The Parish Church of St John-at-Hampstead

1/12/2009

December Judy East

Christmas comes but once a year – just as well really because however enjoyable the festivities they soon lose their charm. The shops that put up their decorations in October can’t wait to get them down – indeed they often take them down on Christmas Eve ready to open with Sales on Boxing Day, such is the pressure of our retail enterprises. Christmas trees put up in homes in early December are discarded on Boxing Day as if the season is over – as it is for many people who see Christmas Day as the culmination of the festival rather than the Christian view of it as the start. It always seems slightly odd, though I do it as much as anyone, to go to Christmas parties before Christmas, but the eagerness of Advent instead of the sombreness of Lent gives it an inescapable cheerfulness that doesn’t quite go with fasting.

It’s true we decorate the church for the last Sunday in Advent, something that would have been frowned on not that long ago. I remember once being told by someone in the congregation that the flower ladies weren’t allowed to put up any decorations until after Evening Prayer on Christmas Eve.

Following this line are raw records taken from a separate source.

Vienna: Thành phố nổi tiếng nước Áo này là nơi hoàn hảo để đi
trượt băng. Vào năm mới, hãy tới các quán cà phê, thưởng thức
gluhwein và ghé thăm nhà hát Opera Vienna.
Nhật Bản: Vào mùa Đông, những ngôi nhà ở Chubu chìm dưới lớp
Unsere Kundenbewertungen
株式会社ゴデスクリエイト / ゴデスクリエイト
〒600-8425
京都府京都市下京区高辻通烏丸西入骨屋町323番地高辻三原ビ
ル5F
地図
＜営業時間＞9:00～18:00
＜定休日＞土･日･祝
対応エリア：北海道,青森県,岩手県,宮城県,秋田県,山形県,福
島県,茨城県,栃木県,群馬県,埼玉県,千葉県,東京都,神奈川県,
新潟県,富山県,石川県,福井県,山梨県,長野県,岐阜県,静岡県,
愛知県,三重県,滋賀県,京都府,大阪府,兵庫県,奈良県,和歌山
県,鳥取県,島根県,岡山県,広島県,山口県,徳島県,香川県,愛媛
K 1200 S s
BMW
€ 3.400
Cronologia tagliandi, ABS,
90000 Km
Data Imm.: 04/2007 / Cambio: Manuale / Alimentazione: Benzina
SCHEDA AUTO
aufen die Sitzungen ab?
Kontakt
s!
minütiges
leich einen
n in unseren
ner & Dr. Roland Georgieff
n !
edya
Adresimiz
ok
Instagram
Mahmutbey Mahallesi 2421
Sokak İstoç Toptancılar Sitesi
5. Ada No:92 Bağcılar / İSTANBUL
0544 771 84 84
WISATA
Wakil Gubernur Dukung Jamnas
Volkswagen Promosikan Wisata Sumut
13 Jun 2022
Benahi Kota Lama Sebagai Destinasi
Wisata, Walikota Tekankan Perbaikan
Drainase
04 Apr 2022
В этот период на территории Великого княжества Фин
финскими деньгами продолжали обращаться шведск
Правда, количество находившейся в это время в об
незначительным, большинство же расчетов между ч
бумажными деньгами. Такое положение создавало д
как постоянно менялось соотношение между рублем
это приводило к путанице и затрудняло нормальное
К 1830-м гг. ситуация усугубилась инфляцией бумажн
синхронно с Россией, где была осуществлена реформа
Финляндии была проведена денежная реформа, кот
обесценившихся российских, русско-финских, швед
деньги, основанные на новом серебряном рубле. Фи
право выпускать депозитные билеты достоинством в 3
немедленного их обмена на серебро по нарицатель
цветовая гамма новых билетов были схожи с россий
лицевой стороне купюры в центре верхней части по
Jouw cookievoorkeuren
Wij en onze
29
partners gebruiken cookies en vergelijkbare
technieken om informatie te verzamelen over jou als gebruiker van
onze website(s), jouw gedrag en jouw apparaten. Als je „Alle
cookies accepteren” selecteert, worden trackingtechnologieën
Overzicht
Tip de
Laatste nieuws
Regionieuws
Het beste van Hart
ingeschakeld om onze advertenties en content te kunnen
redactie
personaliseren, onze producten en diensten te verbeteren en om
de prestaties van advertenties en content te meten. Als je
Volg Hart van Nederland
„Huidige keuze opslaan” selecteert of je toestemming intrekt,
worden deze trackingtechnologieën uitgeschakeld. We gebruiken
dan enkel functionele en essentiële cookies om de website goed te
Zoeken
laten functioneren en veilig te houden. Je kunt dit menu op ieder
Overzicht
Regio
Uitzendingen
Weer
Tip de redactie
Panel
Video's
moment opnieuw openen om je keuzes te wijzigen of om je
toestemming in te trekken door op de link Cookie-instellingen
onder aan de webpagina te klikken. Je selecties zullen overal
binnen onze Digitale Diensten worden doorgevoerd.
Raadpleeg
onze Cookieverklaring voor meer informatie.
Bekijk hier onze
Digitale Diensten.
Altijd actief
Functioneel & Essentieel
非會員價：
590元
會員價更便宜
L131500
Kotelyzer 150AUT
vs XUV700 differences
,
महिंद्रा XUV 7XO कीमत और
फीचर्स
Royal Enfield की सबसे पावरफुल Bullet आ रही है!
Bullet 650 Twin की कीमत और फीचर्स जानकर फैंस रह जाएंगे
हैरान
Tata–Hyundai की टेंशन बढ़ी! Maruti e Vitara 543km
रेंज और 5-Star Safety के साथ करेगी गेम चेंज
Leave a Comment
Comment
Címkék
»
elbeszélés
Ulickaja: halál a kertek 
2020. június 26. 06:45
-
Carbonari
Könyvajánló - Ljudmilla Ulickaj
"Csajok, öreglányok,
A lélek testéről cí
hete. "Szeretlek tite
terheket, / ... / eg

Now THAT would be a challenge! And in some churches they keep their decorations up until Candlemas – which used to signal the end of the Christmas season – remember Robert Herrick’s poem on Candlemas Eve?

Down with the rosemary, and so
Down with the bays and mistletoe;
Down with the holly, ivy, all
Wherewith ye dress the Christmas hall;
[and so on…..]

I don’t think even I, much as I love Christmas glitz, would want to keep the decorations going until 2nd February!

During Advent this year there will be a series of Advent meditations in the church to help us prepare ourselves, to give us time apart from the hustle and bustle of present buying, food planning, carols and parties – Wednesdays at 8pm. These evenings are an oasis of calm and well worth attending – if you can’t come to all come to one or two and get away from it all.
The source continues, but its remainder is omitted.